And then one trillionth of a millisecond before infinite had completed itself we managed to reverse the ship into the universe and I could see a molecule floating seven thousand light years away.

‘We’re home!’ I shouted and gave Baudelaire a big hug. He pushed me off violently, disgruntled.

‘You said some pretty nasty things back there to me in nothingness,’ he spat.

‘It doesn’t actually count,’ I said defensively, ‘because there was no I or you and no division between us because we were both the same thing which was nothing and therefore I can’t have insulted whatever it is that the thing is that you claim you are now.’

And then I added quickly:

‘And you’ve been dead for at least a century in earth time.’

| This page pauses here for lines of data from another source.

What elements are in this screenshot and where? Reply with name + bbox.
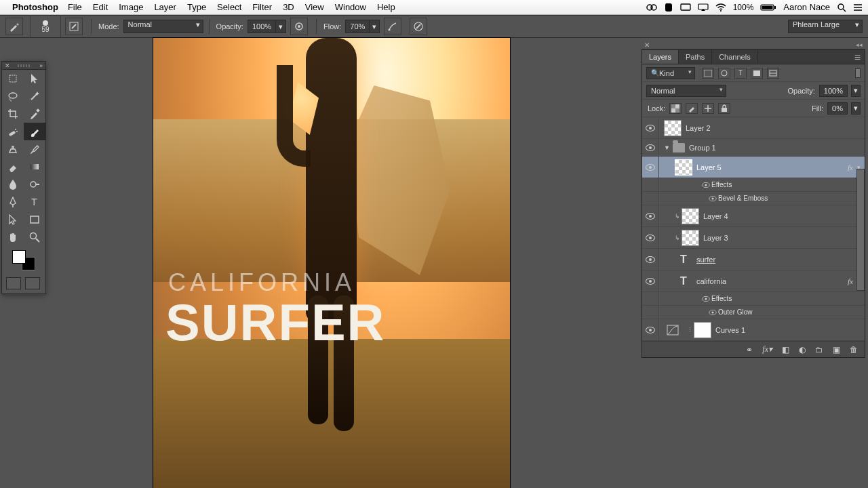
layer-name[interactable]: surfer bbox=[696, 256, 865, 264]
layer-row[interactable]: ↳ Layer 3 bbox=[642, 227, 865, 249]
app-name[interactable]: Photoshop bbox=[12, 2, 58, 12]
lock-pixels-icon[interactable] bbox=[686, 103, 698, 114]
layer-thumb[interactable] bbox=[675, 159, 692, 176]
airplay-icon[interactable] bbox=[698, 3, 709, 12]
filter-adjust-icon[interactable] bbox=[718, 68, 730, 79]
clone-stamp-tool[interactable] bbox=[2, 140, 24, 158]
fill-value[interactable]: 0% bbox=[827, 102, 848, 115]
link-layers-icon[interactable]: ⚭ bbox=[746, 345, 753, 354]
panel-collapse-icon[interactable]: ◂◂ bbox=[856, 41, 863, 48]
cc-status-icon[interactable] bbox=[646, 3, 657, 12]
tools-panel-header[interactable]: ✕ » bbox=[2, 62, 45, 70]
filter-pixel-icon[interactable] bbox=[702, 68, 714, 79]
panel-menu-icon[interactable]: ≡ bbox=[850, 52, 865, 64]
magic-wand-tool[interactable] bbox=[24, 87, 45, 105]
layer-effect-item[interactable]: Bevel & Emboss bbox=[642, 192, 865, 205]
new-layer-icon[interactable]: ▣ bbox=[833, 345, 840, 354]
layer-row[interactable]: Layer 2 bbox=[642, 117, 865, 139]
eraser-tool[interactable] bbox=[2, 158, 24, 176]
fx-badge[interactable]: fx bbox=[848, 277, 853, 285]
zoom-tool[interactable] bbox=[24, 228, 45, 246]
layer-name[interactable]: california bbox=[696, 277, 848, 285]
visibility-toggle[interactable] bbox=[646, 164, 655, 171]
effects-label[interactable]: Effects bbox=[711, 295, 865, 302]
menu-3d[interactable]: 3D bbox=[283, 2, 294, 12]
rectangle-tool[interactable] bbox=[24, 211, 45, 228]
tab-paths[interactable]: Paths bbox=[679, 50, 712, 64]
visibility-toggle[interactable] bbox=[709, 310, 716, 315]
layer-row-text[interactable]: T surfer bbox=[642, 249, 865, 270]
menubar-username[interactable]: Aaron Nace bbox=[783, 2, 830, 12]
flow-flyout[interactable]: ▾ bbox=[369, 20, 380, 33]
wifi-icon[interactable] bbox=[715, 3, 726, 12]
layer-effects-row[interactable]: Effects bbox=[642, 178, 865, 192]
quickmask-toggle[interactable] bbox=[6, 277, 21, 289]
dodge-tool[interactable] bbox=[24, 176, 45, 193]
effect-name[interactable]: Bevel & Emboss bbox=[718, 195, 865, 202]
spotlight-icon[interactable] bbox=[837, 3, 846, 12]
visibility-toggle[interactable] bbox=[646, 144, 655, 151]
collapse-icon[interactable]: » bbox=[39, 62, 43, 69]
selection-tool[interactable] bbox=[24, 70, 45, 87]
blend-mode-select[interactable]: Normal▾ bbox=[123, 20, 203, 33]
brush-tool[interactable] bbox=[24, 123, 45, 140]
tool-preset-picker[interactable] bbox=[5, 18, 23, 35]
menu-file[interactable]: File bbox=[68, 2, 82, 12]
filter-toggle[interactable] bbox=[855, 68, 861, 78]
panel-close-icon[interactable]: ✕ bbox=[644, 41, 650, 49]
layer-effect-item[interactable]: Outer Glow bbox=[642, 306, 865, 319]
group-disclosure-icon[interactable]: ▼ bbox=[664, 144, 670, 151]
tab-layers[interactable]: Layers bbox=[642, 50, 679, 64]
move-tool[interactable] bbox=[2, 70, 24, 87]
visibility-toggle[interactable] bbox=[646, 235, 655, 241]
layer-name[interactable]: Curves 1 bbox=[715, 326, 865, 334]
visibility-toggle[interactable] bbox=[702, 182, 709, 188]
layer-name[interactable]: Layer 3 bbox=[703, 234, 865, 242]
filter-shape-icon[interactable] bbox=[751, 68, 763, 79]
brush-preset-picker[interactable]: 59 bbox=[30, 15, 61, 38]
delete-layer-icon[interactable]: 🗑 bbox=[850, 345, 858, 354]
layer-opacity-flyout[interactable]: ▾ bbox=[851, 85, 861, 97]
effect-name[interactable]: Outer Glow bbox=[718, 308, 865, 316]
layer-effects-row[interactable]: Effects bbox=[642, 292, 865, 306]
visibility-toggle[interactable] bbox=[646, 278, 655, 285]
type-layer-icon[interactable]: T bbox=[675, 251, 692, 268]
mask-link-icon[interactable]: ⋮ bbox=[686, 327, 694, 333]
path-selection-tool[interactable] bbox=[2, 211, 24, 228]
type-layer-icon[interactable]: T bbox=[675, 273, 692, 289]
layer-blend-mode-select[interactable]: Normal bbox=[646, 85, 726, 97]
layer-thumb[interactable] bbox=[682, 230, 699, 246]
layer-row-selected[interactable]: Layer 5 fx▾ bbox=[642, 157, 865, 178]
layer-thumb[interactable] bbox=[682, 208, 699, 224]
gradient-tool[interactable] bbox=[24, 158, 45, 176]
crop-tool[interactable] bbox=[2, 105, 24, 123]
menu-type[interactable]: Type bbox=[187, 2, 206, 12]
layer-name[interactable]: Group 1 bbox=[689, 144, 865, 152]
layer-row-group[interactable]: ▼ Group 1 bbox=[642, 139, 865, 157]
scrollbar-thumb[interactable] bbox=[856, 169, 865, 291]
menu-view[interactable]: View bbox=[305, 2, 324, 12]
opacity-value[interactable]: 100% bbox=[248, 20, 276, 33]
lock-position-icon[interactable] bbox=[702, 103, 714, 114]
opacity-flyout[interactable]: ▾ bbox=[275, 20, 286, 33]
screenmode-toggle[interactable] bbox=[25, 277, 40, 289]
document-canvas[interactable]: CALIFORNIA SURFER bbox=[153, 38, 510, 488]
layer-row[interactable]: ↳ Layer 4 bbox=[642, 205, 865, 227]
notifications-icon[interactable] bbox=[853, 3, 863, 12]
visibility-toggle[interactable] bbox=[646, 213, 655, 220]
menu-edit[interactable]: Edit bbox=[93, 2, 108, 12]
hand-tool[interactable] bbox=[2, 228, 24, 246]
eyedropper-tool[interactable] bbox=[24, 105, 45, 123]
adjustment-layer-icon[interactable]: ◐ bbox=[799, 345, 806, 354]
fill-flyout[interactable]: ▾ bbox=[851, 102, 861, 115]
evernote-icon[interactable] bbox=[664, 3, 673, 12]
layer-row-text[interactable]: T california fx▾ bbox=[642, 270, 865, 292]
filter-smart-icon[interactable] bbox=[767, 68, 779, 79]
layer-name[interactable]: Layer 2 bbox=[686, 124, 865, 132]
lock-transparent-icon[interactable] bbox=[669, 103, 682, 114]
panel-grip-icon[interactable] bbox=[18, 64, 31, 67]
flow-value[interactable]: 70% bbox=[345, 20, 370, 33]
color-swatches[interactable] bbox=[12, 250, 35, 270]
displays-icon[interactable] bbox=[680, 3, 691, 12]
layer-name[interactable]: Layer 4 bbox=[703, 212, 865, 220]
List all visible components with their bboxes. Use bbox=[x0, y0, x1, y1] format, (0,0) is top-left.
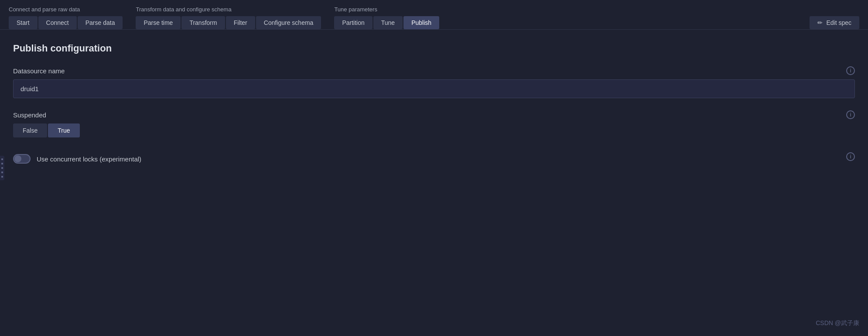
suspended-toggle-group: False True bbox=[13, 123, 855, 137]
suspended-true-button[interactable]: True bbox=[48, 123, 79, 137]
concurrent-locks-toggle[interactable] bbox=[13, 154, 31, 164]
nav-group-verify-submit: Verify and submit ✏ Edit spec bbox=[810, 6, 859, 29]
concurrent-locks-section: Use concurrent locks (experimental) i bbox=[13, 150, 855, 164]
nav-btn-tune[interactable]: Tune bbox=[373, 16, 403, 29]
datasource-name-info-icon[interactable]: i bbox=[846, 66, 855, 75]
page-title: Publish configuration bbox=[13, 43, 855, 54]
nav-btn-partition[interactable]: Partition bbox=[334, 16, 372, 29]
nav-group-transform-configure: Transform data and configure schema Pars… bbox=[136, 6, 321, 29]
suspended-label-row: Suspended i bbox=[13, 110, 855, 119]
edit-spec-button[interactable]: ✏ Edit spec bbox=[810, 16, 859, 29]
datasource-name-label-row: Datasource name i bbox=[13, 66, 855, 75]
nav-buttons-connect-parse: Start Connect Parse data bbox=[9, 16, 123, 29]
nav-group-label-transform-configure: Transform data and configure schema bbox=[136, 6, 231, 13]
concurrent-locks-label-row: Use concurrent locks (experimental) i bbox=[13, 150, 855, 164]
concurrent-locks-info-icon[interactable]: i bbox=[846, 152, 855, 161]
nav-buttons-transform-configure: Parse time Transform Filter Configure sc… bbox=[136, 16, 321, 29]
nav-group-connect-parse: Connect and parse raw data Start Connect… bbox=[9, 6, 123, 29]
suspended-false-button[interactable]: False bbox=[13, 123, 47, 137]
concurrent-locks-row: Use concurrent locks (experimental) bbox=[13, 154, 141, 164]
nav-btn-parse-time[interactable]: Parse time bbox=[136, 16, 181, 29]
datasource-name-input[interactable] bbox=[13, 79, 855, 98]
nav-btn-transform[interactable]: Transform bbox=[181, 16, 225, 29]
edit-spec-button-label: Edit spec bbox=[826, 19, 851, 26]
edit-icon: ✏ bbox=[817, 19, 823, 26]
nav-btn-publish[interactable]: Publish bbox=[403, 16, 439, 29]
nav-group-tune-parameters: Tune parameters Partition Tune Publish bbox=[334, 6, 439, 29]
toggle-switch-knob bbox=[14, 155, 21, 162]
datasource-name-section: Datasource name i bbox=[13, 66, 855, 98]
suspended-section: Suspended i False True bbox=[13, 110, 855, 137]
suspended-info-icon[interactable]: i bbox=[846, 110, 855, 119]
nav-btn-filter[interactable]: Filter bbox=[226, 16, 255, 29]
nav-btn-connect[interactable]: Connect bbox=[38, 16, 77, 29]
concurrent-locks-label: Use concurrent locks (experimental) bbox=[37, 155, 141, 163]
nav-btn-parse-data[interactable]: Parse data bbox=[78, 16, 123, 29]
watermark: CSDN @武子康 bbox=[816, 319, 859, 327]
nav-group-label-tune-parameters: Tune parameters bbox=[334, 6, 377, 13]
nav-btn-configure-schema[interactable]: Configure schema bbox=[256, 16, 321, 29]
nav-group-label-connect-parse: Connect and parse raw data bbox=[9, 6, 80, 13]
nav-buttons-tune-parameters: Partition Tune Publish bbox=[334, 16, 439, 29]
datasource-name-label: Datasource name bbox=[13, 67, 65, 75]
nav-btn-start[interactable]: Start bbox=[9, 16, 38, 29]
top-nav: Connect and parse raw data Start Connect… bbox=[0, 0, 868, 30]
suspended-label: Suspended bbox=[13, 111, 46, 119]
left-edge-decoration bbox=[0, 156, 4, 180]
main-content: Publish configuration Datasource name i … bbox=[0, 30, 868, 189]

‘Ok,’ Baudelaire said angrily, lighting his first cigarette since almost forever, ‘but I still think your poem is shit.’

‘Uncalled for,’ I said huffily as I looked out the window in a sulk. ‘That is really uncalled for.’

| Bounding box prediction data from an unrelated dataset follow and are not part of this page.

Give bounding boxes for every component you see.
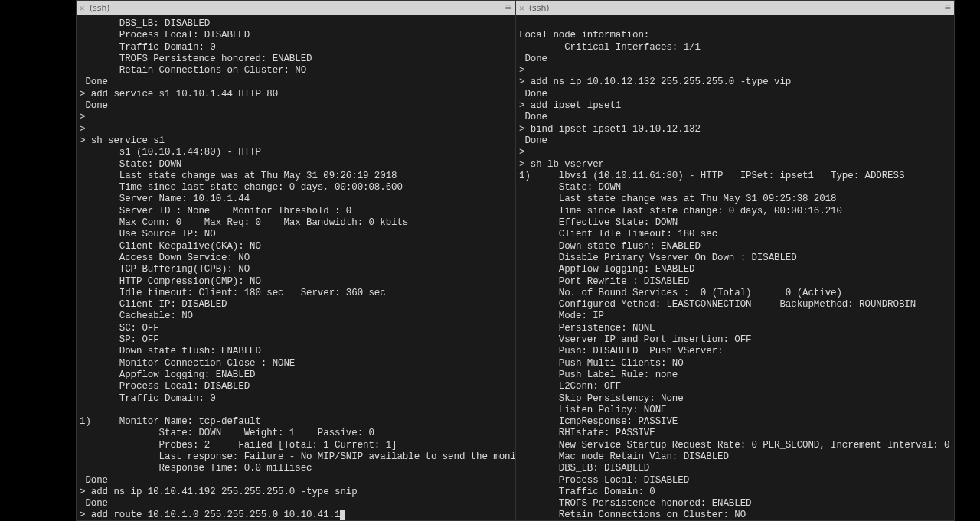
right-tab-bar: ✕ (ssh) ≡ (516, 1, 954, 15)
left-pane: ✕ (ssh) ≡ DBS_LB: DISABLED Process Local… (76, 0, 515, 521)
left-terminal[interactable]: DBS_LB: DISABLED Process Local: DISABLED… (77, 15, 514, 520)
menu-icon[interactable]: ≡ (505, 2, 511, 14)
right-pane: ✕ (ssh) ≡ Local node information: Critic… (515, 0, 955, 521)
left-tab-bar: ✕ (ssh) ≡ (77, 1, 514, 15)
terminal-split-container: ✕ (ssh) ≡ DBS_LB: DISABLED Process Local… (76, 0, 955, 521)
menu-icon[interactable]: ≡ (945, 2, 951, 14)
close-icon[interactable]: ✕ (80, 3, 85, 13)
tab-title[interactable]: (ssh) (529, 3, 550, 13)
close-icon[interactable]: ✕ (519, 3, 524, 13)
tab-title[interactable]: (ssh) (90, 3, 110, 13)
right-terminal[interactable]: Local node information: Critical Interfa… (516, 15, 954, 520)
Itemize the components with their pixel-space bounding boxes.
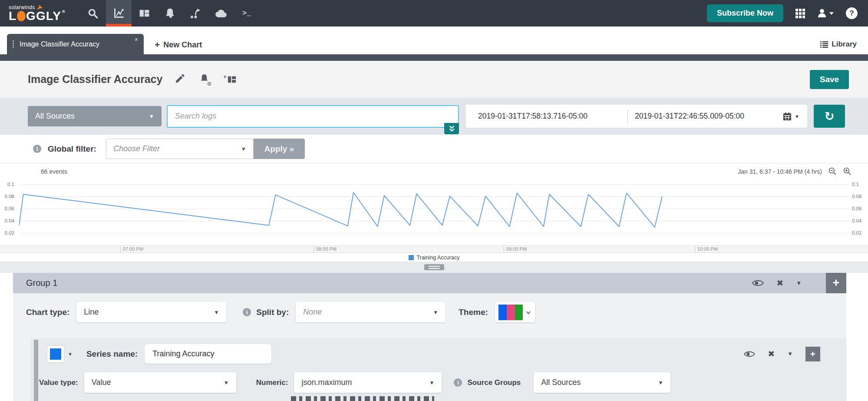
series-name-label: Series name: bbox=[86, 349, 138, 359]
loggly-logo[interactable]: solarwinds LGGLY® bbox=[9, 4, 66, 22]
resize-band bbox=[0, 262, 868, 273]
group-actions: ✖ ▼ + bbox=[752, 273, 846, 293]
info-icon: i bbox=[33, 145, 41, 153]
subscribe-now-button[interactable]: Subscribe Now bbox=[707, 4, 783, 22]
chart-header: 66 events Jan 31, 6:37 - 10:46 PM (4 hrs… bbox=[0, 163, 868, 175]
series-name-input[interactable] bbox=[145, 344, 271, 364]
chart-type-label: Chart type: bbox=[26, 308, 69, 317]
value-type-label: Value type: bbox=[39, 378, 78, 387]
new-chart-button[interactable]: + New Chart bbox=[155, 40, 202, 50]
theme-select[interactable] bbox=[495, 302, 535, 322]
date-to-field[interactable]: 2019-01-31T22:46:55.009-05:00 bbox=[628, 112, 744, 121]
calendar-picker[interactable]: ▼ bbox=[783, 112, 807, 121]
series-drag-bar[interactable] bbox=[34, 340, 38, 401]
add-to-dashboard-icon[interactable]: + bbox=[223, 75, 237, 84]
eye-icon[interactable] bbox=[744, 351, 755, 358]
dropdown-caret-icon[interactable]: ▼ bbox=[68, 351, 73, 357]
navbar-right: Subscribe Now ? bbox=[707, 4, 858, 22]
refresh-icon: ↻ bbox=[825, 109, 835, 123]
save-button[interactable]: Save bbox=[810, 70, 849, 89]
apply-button[interactable]: Apply » bbox=[254, 139, 305, 159]
tab-image-classifier-accuracy[interactable]: Image Classifier Accuracy × bbox=[7, 34, 144, 54]
dropdown-caret-icon: ▼ bbox=[149, 113, 154, 119]
numeric-label: Numeric: bbox=[256, 378, 288, 387]
series-fields-row: Value type: Value ▼ Numeric: json.maximu… bbox=[30, 372, 846, 393]
alerts-icon[interactable] bbox=[157, 0, 183, 27]
add-group-button[interactable]: + bbox=[826, 273, 846, 293]
y-axis-left: 0.10.080.060.040.02 bbox=[0, 180, 17, 245]
chart-type-select[interactable]: Line ▼ bbox=[76, 302, 226, 322]
eye-icon[interactable] bbox=[752, 279, 764, 287]
series-color-swatch[interactable] bbox=[47, 345, 64, 363]
source-setup-icon[interactable] bbox=[183, 0, 208, 27]
search-section: All Sources ▼ 2019-01-31T17:58:13.716-05… bbox=[0, 98, 868, 135]
group-header: Group 1 ✖ ▼ + bbox=[13, 273, 846, 293]
add-series-button[interactable]: + bbox=[805, 347, 820, 361]
theme-label: Theme: bbox=[459, 308, 488, 317]
dropdown-caret-icon: ▼ bbox=[429, 380, 435, 386]
charts-icon[interactable] bbox=[106, 0, 132, 27]
split-by-label: Split by: bbox=[256, 308, 289, 317]
tab-bar: Image Classifier Accuracy × + New Chart … bbox=[0, 27, 868, 61]
tab-strip-divider bbox=[0, 54, 868, 61]
value-type-select[interactable]: Value ▼ bbox=[84, 372, 236, 393]
tab-close-icon[interactable]: × bbox=[135, 36, 138, 43]
series-actions: ✖ ▼ + bbox=[744, 347, 820, 361]
series-source-groups-select[interactable]: All Sources ▼ bbox=[534, 372, 670, 393]
dropdown-caret-icon: ▼ bbox=[658, 380, 663, 386]
split-by-select[interactable]: None ▼ bbox=[296, 302, 446, 322]
group-body: Chart type: Line ▼ i Split by: None ▼ Th… bbox=[13, 293, 846, 401]
date-from-field[interactable]: 2019-01-31T17:58:13.716-05:00 bbox=[466, 112, 627, 121]
group-controls-row: Chart type: Line ▼ i Split by: None ▼ Th… bbox=[26, 302, 846, 322]
calendar-icon bbox=[783, 112, 792, 121]
dropdown-caret-icon: ▼ bbox=[433, 309, 438, 315]
collapse-chevrons-button[interactable] bbox=[444, 123, 459, 134]
apps-grid-icon[interactable] bbox=[795, 9, 805, 18]
top-navbar: solarwinds LGGLY® bbox=[0, 0, 868, 27]
tab-grip-icon[interactable] bbox=[13, 40, 14, 48]
alert-bell-icon[interactable]: ⚙ bbox=[199, 73, 209, 85]
user-menu[interactable] bbox=[817, 8, 834, 19]
x-axis: 07:00 PM08:00 PM09:00 PM10:00 PM bbox=[0, 245, 868, 253]
source-groups-label: Source Groups bbox=[467, 378, 521, 387]
clipped-content bbox=[291, 396, 434, 401]
loggly-o-icon bbox=[17, 11, 26, 21]
title-section: Image Classifier Accuracy ⚙ + Save bbox=[0, 61, 868, 98]
search-icon[interactable] bbox=[80, 0, 106, 27]
chevron-down-icon bbox=[829, 12, 834, 15]
edit-pencil-icon[interactable] bbox=[175, 73, 185, 86]
remove-group-icon[interactable]: ✖ bbox=[776, 278, 783, 288]
library-button[interactable]: Library bbox=[820, 40, 857, 49]
zoom-out-icon[interactable] bbox=[828, 167, 837, 176]
dashboards-icon[interactable] bbox=[132, 0, 157, 27]
date-range-box: 2019-01-31T17:58:13.716-05:00 2019-01-31… bbox=[466, 105, 807, 128]
dropdown-caret-icon: ▼ bbox=[241, 146, 246, 152]
search-input[interactable] bbox=[167, 105, 459, 128]
chart-legend[interactable]: Training Accuracy bbox=[0, 254, 868, 261]
live-tail-icon[interactable]: >_ bbox=[234, 0, 260, 27]
user-icon bbox=[817, 8, 828, 19]
zoom-in-icon[interactable] bbox=[843, 167, 851, 176]
group-title: Group 1 bbox=[26, 278, 57, 288]
global-filter-label: Global filter: bbox=[48, 144, 96, 154]
tab-title: Image Classifier Accuracy bbox=[20, 40, 99, 48]
library-list-icon bbox=[820, 41, 828, 48]
collapse-group-icon[interactable]: ▼ bbox=[796, 280, 802, 286]
source-groups-select[interactable]: All Sources ▼ bbox=[28, 106, 162, 126]
numeric-select[interactable]: json.maximum ▼ bbox=[294, 372, 442, 393]
plot-row: 0.10.080.060.040.02 0.10.080.060.040.02 bbox=[0, 180, 868, 245]
series-block: ▼ Series name: ✖ ▼ + Value type: Value ▼… bbox=[30, 338, 846, 401]
archive-icon[interactable] bbox=[208, 0, 234, 27]
refresh-button[interactable]: ↻ bbox=[814, 105, 845, 128]
theme-swatch-stripes bbox=[498, 305, 523, 320]
help-icon[interactable]: ? bbox=[846, 7, 858, 19]
drag-handle[interactable] bbox=[424, 264, 444, 270]
nav-icon-bar: >_ bbox=[80, 0, 260, 27]
remove-series-icon[interactable]: ✖ bbox=[768, 349, 775, 359]
page-title: Image Classifier Accuracy bbox=[28, 73, 162, 86]
chart-plot[interactable] bbox=[19, 180, 849, 245]
collapse-series-icon[interactable]: ▼ bbox=[787, 351, 793, 357]
loggly-wordmark: LGGLY® bbox=[9, 10, 66, 22]
series-color-fill bbox=[50, 348, 61, 360]
global-filter-select[interactable]: Choose Filter ▼ bbox=[106, 139, 254, 159]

We made our way back to the solar system in silence and I felt a little sad and disappointed, even a little empty maybe, and then I started to cry.

‘You’re not getting any comfort here,’ Baudelaire said. ‘Those tactics don’t work with me. You won’t make me feel guilty.’

‘Shut up, Charles!’ I shouted. ‘I always get cranky when I’m hungry. It has nothing to do with you.’

Baudelaire stared at the steering wheel and said coldly:

‘I can’t believe you said I was dead. Do you know how offensive that is?’

‘Oh come on!’ I said, raising my arms in disbelief. ‘You are dead!’

‘Well, so are you,’ he shouted.

I sighed at his immaturity and looked out the window. We were entering the solar system, though by now it had changed co-ordinates by some hundred billion trillion kilometres since we were last in it.

‘This has been a very disappointing journey,’ I said.

‘If you think this is bad, wait until you see how it ends.’

‘How does it end?’ I asked.

‘You die,’ Baudelaire said. ‘Most voyages end like that.’

‘Only one voyage ends like that,’ I replied smugly.

‘And what voyage would that be?’ he asked as we landed in the car park outside my house.

‘I don’t know, cause I’m not dead yet,’ I laughingly gloated in his face.

‘Distasteful,’ Baudelaire said.

‘But still breathing,’ I added as I hopped out of the spaceship.

‘What time do you want me to pick you up tomorrow?’ Baudelaire asked as he closed the automatic hatch behind me.

‘I’m making quiche tomorrow. I don’t think I’ll have time.’

‘Is it the girlfriend?’ Baudelaire asked, lifting an eyebrow.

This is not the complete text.